### Records for this exercise
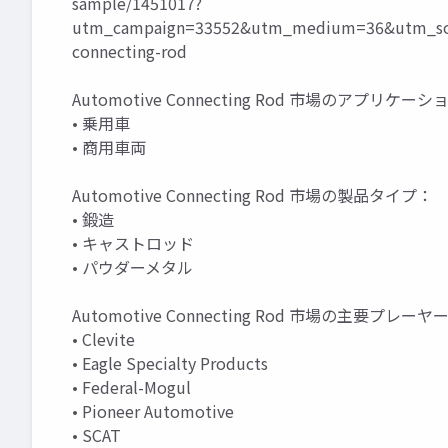
sample/1451017?
utm_campaign=33552&utm_medium=36&utm_sou
connecting-rod
Automotive Connecting Rod 市場のアプリケー
• 乗用車
• 商用車両
Automotive Connecting Rod 市場の製品タイプ：
• 鍛造
• キャストロッド
• パウダーメタル
Automotive Connecting Rod 市場の主要プレーヤ
• Clevite
• Eagle Specialty Products
• Federal-Mogul
• Pioneer Automotive
• SCAT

### What is expected
Track down every line of the material containing the string "Automotive", and copy it.

### Answer space
Automotive Connecting Rod 市場のアプリケー
Automotive Connecting Rod 市場の製品タイプ：
Automotive Connecting Rod 市場の主要プレーヤ
• Pioneer Automotive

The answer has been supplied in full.